Secondi piatti : épaule d’agneau aux épices + Bandol Pibarnon 1996 + Vannières 1996 + Pradeaux 1982 + Tempier 1982 La Tourtine + Dupéré-Baréra 1998 India+ Lafran-Veyrolles 1995 Longue Garde.
On ouvre les hostilités avec les deux 1996. Le Pibarnon est assez fondu, assez rond – et pour certain trop. Il ne manque pas de charme. Le Vannières propose plus de fraîcheur mais il paraît dur et assez astringent, en clair décevant.
Le Pradeaux 1982 (version Savour Club donc filtrée) est superbe. Il ne fait pas son âge. Il est puissant, profond et terriblement persistant (20’ selon no’t-radu). Le Tempier a d’abord semblé bouchonné. Après une bonne aération dans les verres, c’est un superbe vin avec un charme ravageur qu’un certain manque de netteté n’handicape pas. On a bien affaire à des vins rares dans le paysage français, propres à exprimer toutes les qualités du mourvèdre et à baliser par le haut la typicité d’une appellation.
On poursuit avec le Dupéré Barréra 1998 (grande année). L’héritage est un peu lourd après les deux 82. Là, l’ambiance devient curieuse. Y’a même un membre éminent du TGJP qui refuse de goûter, c’est pourtant du vin pas de la mort-aux-rats. La table se scinde en deux courants. Une petite moitié le trouve à son goût mais est bien incapable d’expliquer pourquoi… L’autre courant – dont j’ai pris la tête (à tout les sens du terme ?) – le juge un poil dilué pour un Bandol en grand millésime et plutôt moins avenant que le Pibarnon 1996 (petite année), ce que la jeunesse de la bouteille peut peut-être expliquer.
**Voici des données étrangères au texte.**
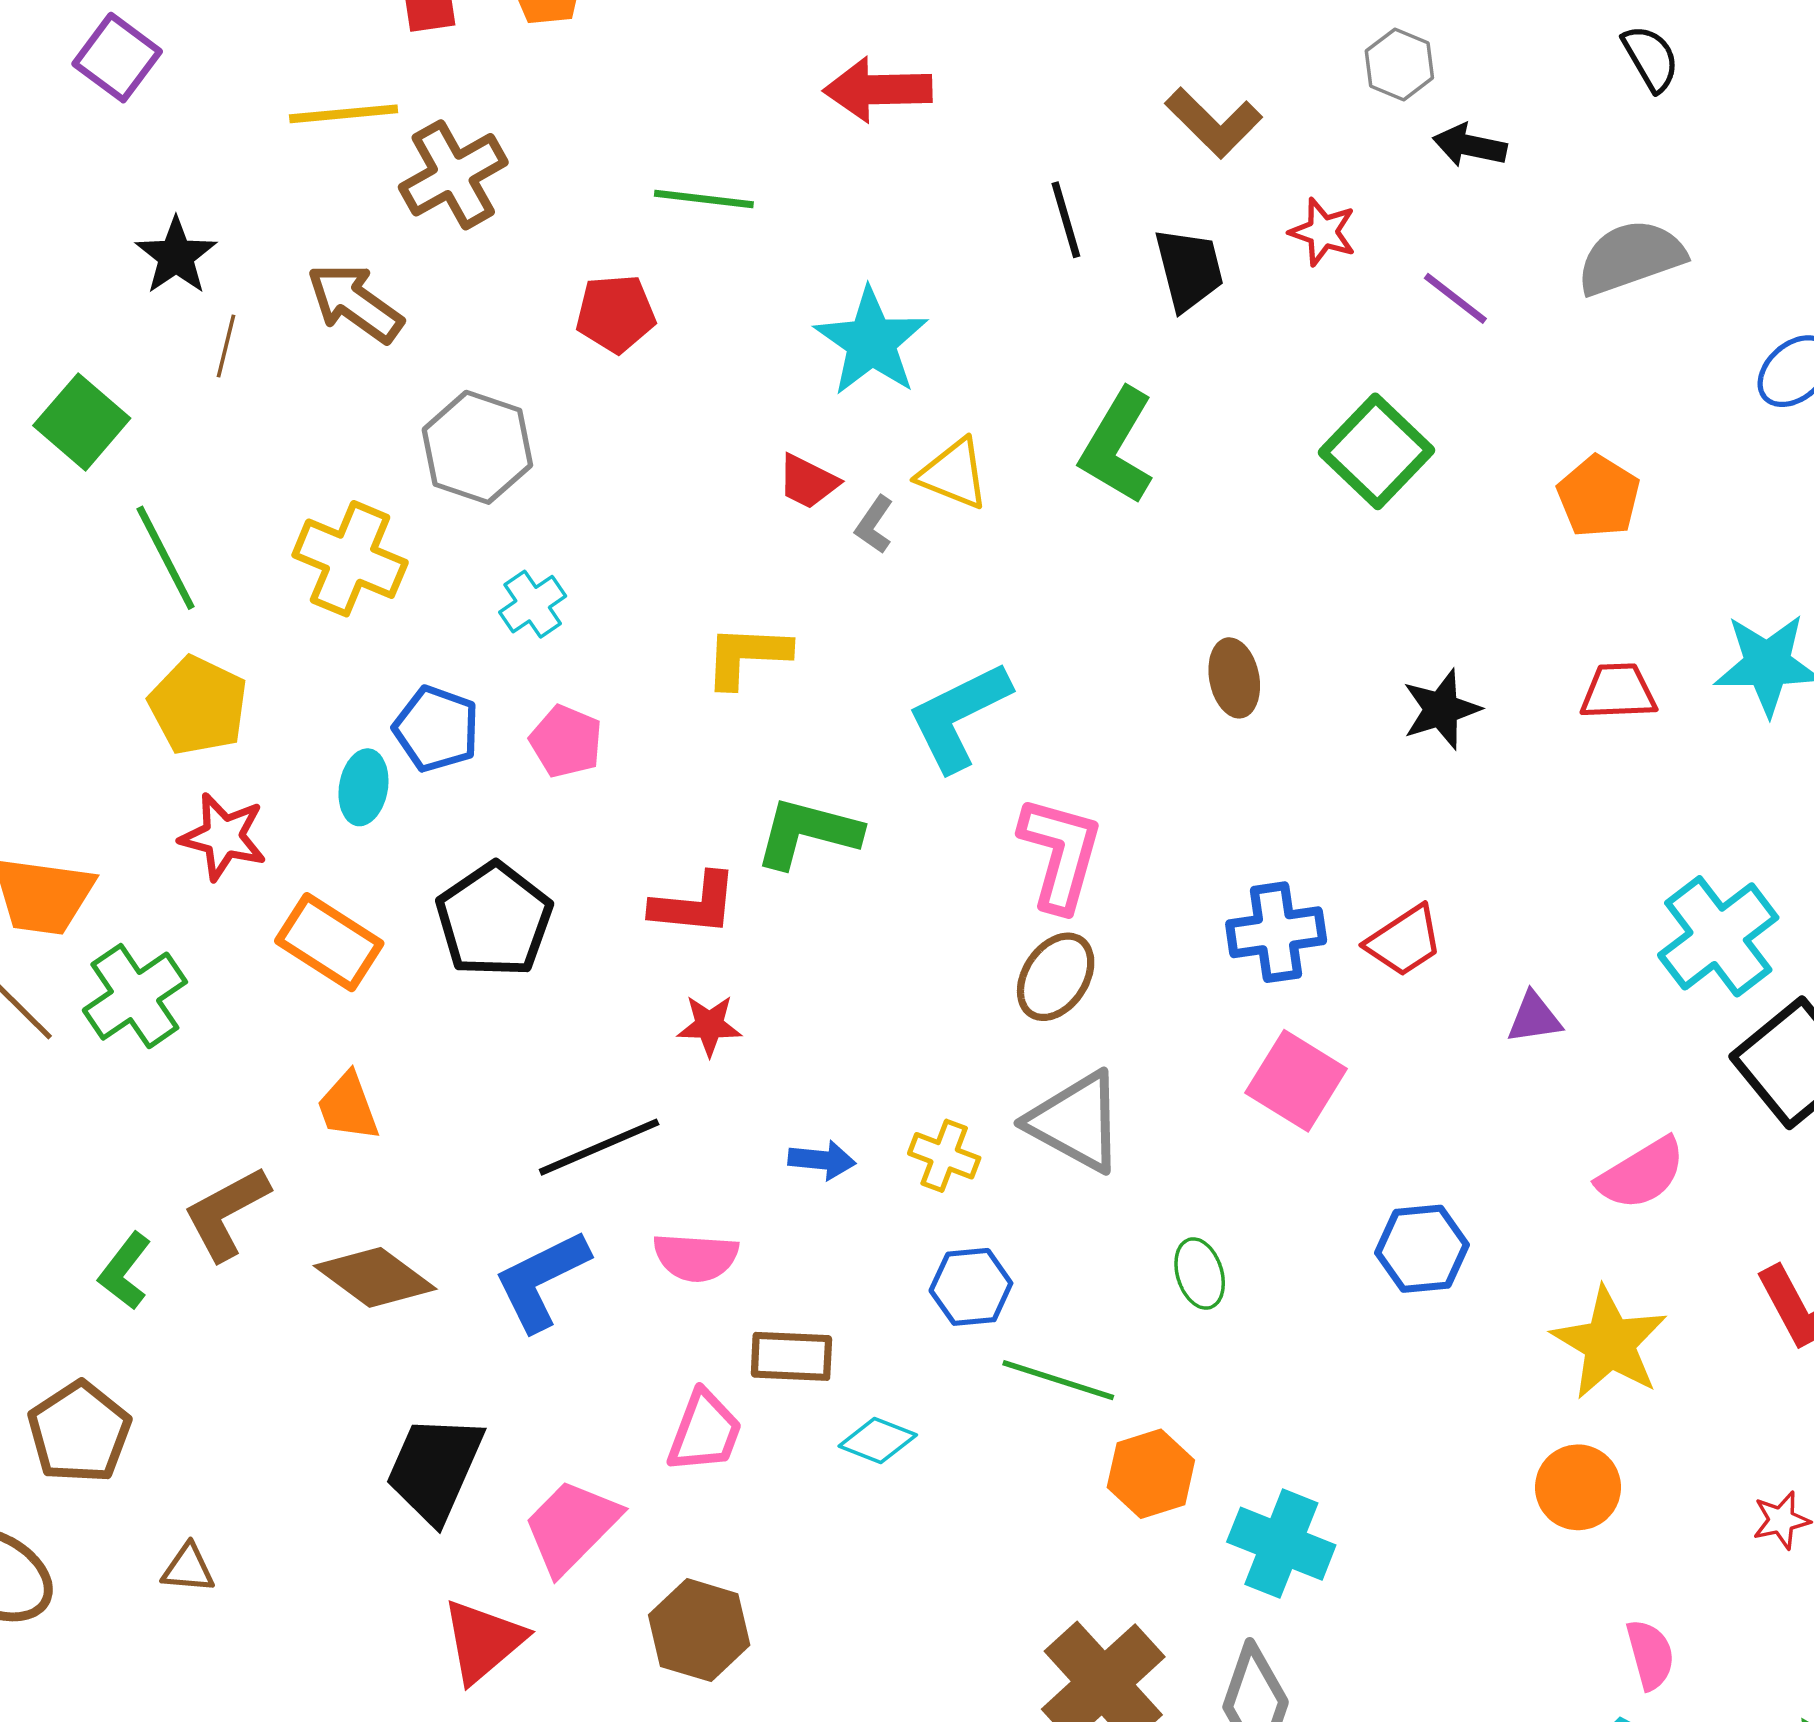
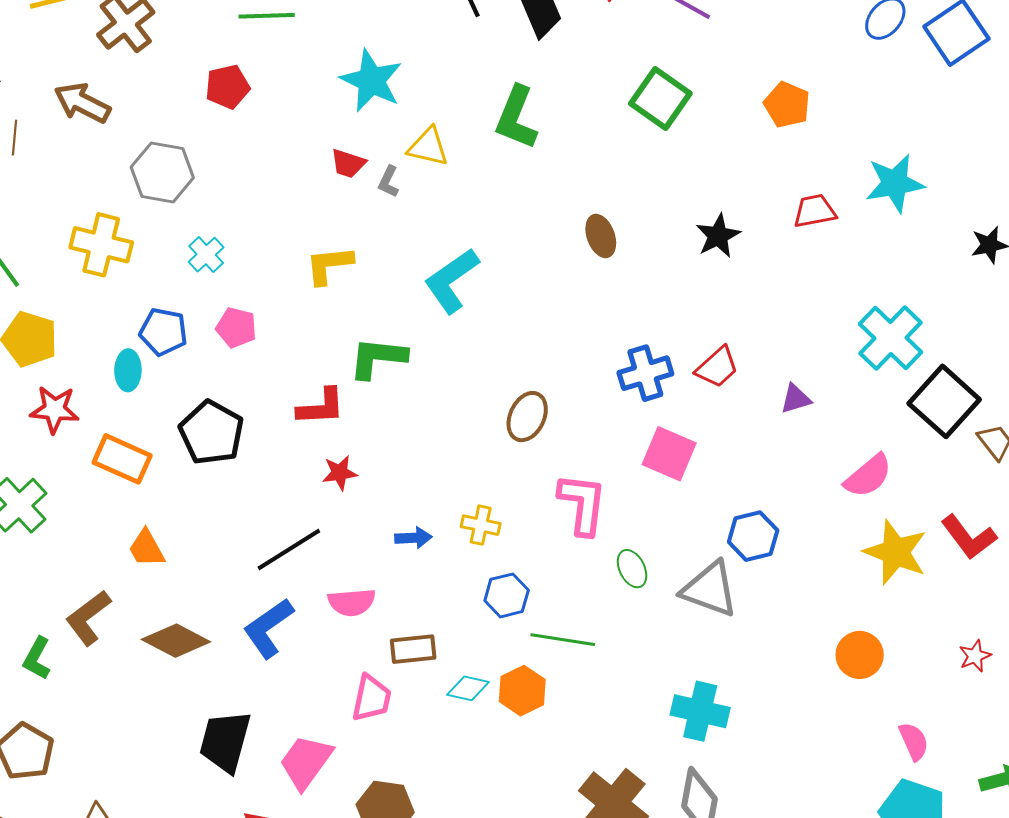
pink L-shape: (1060, 854) -> (582, 504), moved
gray triangle: (1076, 1122) -> (710, 589), moved
yellow star: (1610, 1343) -> (896, 552), moved
orange hexagon: (1151, 1474) -> (522, 691), moved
Enfin, on s’achève avec le Lafran-Veyrolles. Il est qualifié de végétal par certains. Je le trouve surtout encore très fermé mais le doute est bien là.

Fromj’ & dolce : gratin de rhubarbe et de mangue + Sauternes Rieussec 1989. C’est à nouveau le duel. Les Loireux sont un peu déçus. Ca manque de quelque chose mais comme ce sont des « manuels », les mots leur manquent à nouveau. Avec mon courant-à-moi-personnellement, on apprécie l’équilibre matière/sucre. Sur ce whisky, kirsch, cigares…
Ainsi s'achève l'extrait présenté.